[[ The data, beginning ]]

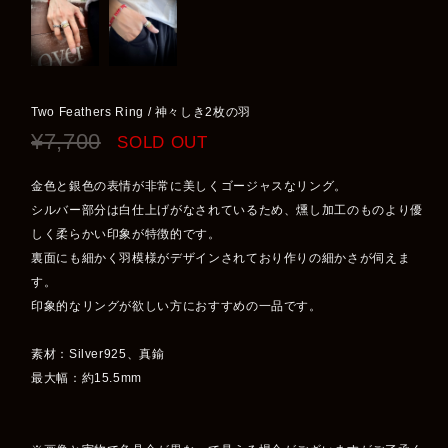
Two Feathers Ring / 神々しき2枚の羽
¥7,700
SOLD OUT
金色と銀色の表情が非常に美しくゴージャスなリング。
シルバー部分は白仕上げがなされているため、燻し加工のものより優
しく柔らかい印象が特徴的です。
裏面にも細かく羽模様がデザインされており作りの細かさが伺えま
す。
印象的なリングが欲しい方におすすめの一品です。
素材：Silver925、真鍮
最大幅：約15.5mm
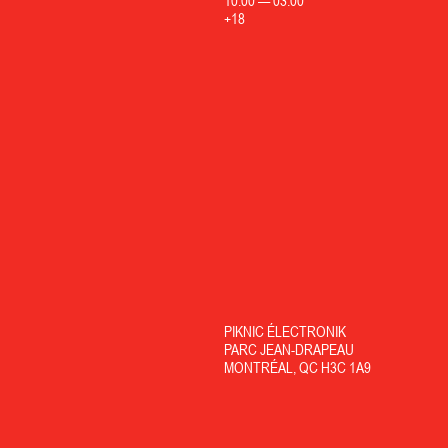
10:00
—
03:00
+18
PIKNIC ÉLECTRONIK
PARC JEAN-DRAPEAU
MONTRÉAL, QC H3C 1A9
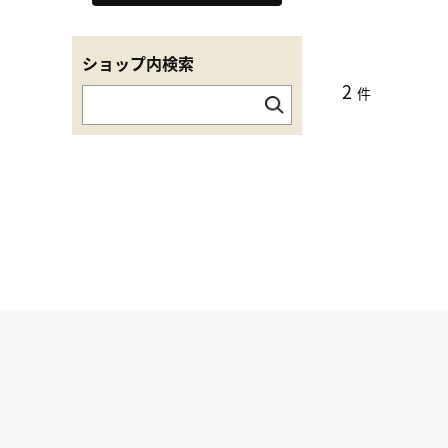
ショップ内検索
2
件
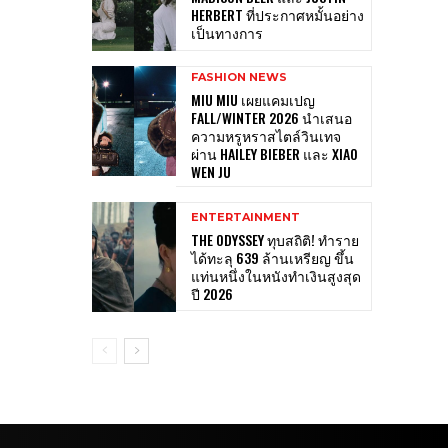
HERBERT ที่ประกาศหมั้นอย่าง
เป็นทางการ
FASHION NEWS
MIU MIU เผยแคมเปญ
FALL/WINTER 2026 นำเสนอ
ความหรูหราสไตล์วินเทจ
ผ่าน HAILEY BIEBER และ XIAO
WEN JU
ENTERTAINMENT
THE ODYSSEY ทุบสถิติ! ทำราย
ได้ทะลุ 639 ล้านเหรียญ ขึ้น
แท่นหนึ่งในหนังทำเงินสูงสุด
ปี 2026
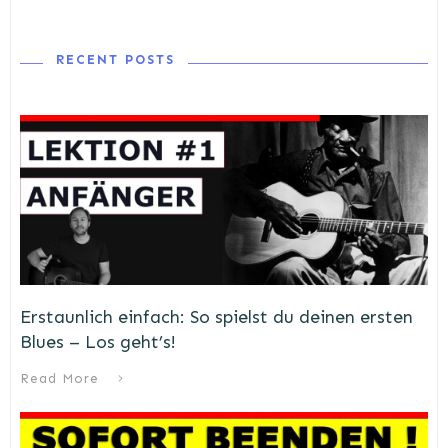
RECENT POSTS
Erstaunlich einfach: So spielst du deinen ersten
Blues – Los geht’s!
Read More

[[ The data, end ]]

Directions —
Exactly as written, set down each line of the records, leaving out the pictures.

Solution for this task —
Two Feathers Ring / 神々しき2枚の羽
¥7,700
SOLD OUT
金色と銀色の表情が非常に美しくゴージャスなリング。
シルバー部分は白仕上げがなされているため、燻し加工のものより優
しく柔らかい印象が特徴的です。
裏面にも細かく羽模様がデザインされており作りの細かさが伺えま
す。
印象的なリングが欲しい方におすすめの一品です。
素材：Silver925、真鍮
最大幅：約15.5mm
10:00
—
03:00
+18
PIKNIC ÉLECTRONIK
PARC JEAN-DRAPEAU
MONTRÉAL, QC H3C 1A9
ショップ内検索
2
件
HERBERT ที่ประกาศหมั้นอย่าง
เป็นทางการ
FASHION NEWS
MIU MIU เผยแคมเปญ
FALL/WINTER 2026 นำเสนอ
ความหรูหราสไตล์วินเทจ
ผ่าน HAILEY BIEBER และ XIAO
WEN JU
ENTERTAINMENT
THE ODYSSEY ทุบสถิติ! ทำราย
ได้ทะลุ 639 ล้านเหรียญ ขึ้น
แท่นหนึ่งในหนังทำเงินสูงสุด
ปี 2026
RECENT POSTS
Erstaunlich einfach: So spielst du deinen ersten
Blues – Los geht’s!
Read More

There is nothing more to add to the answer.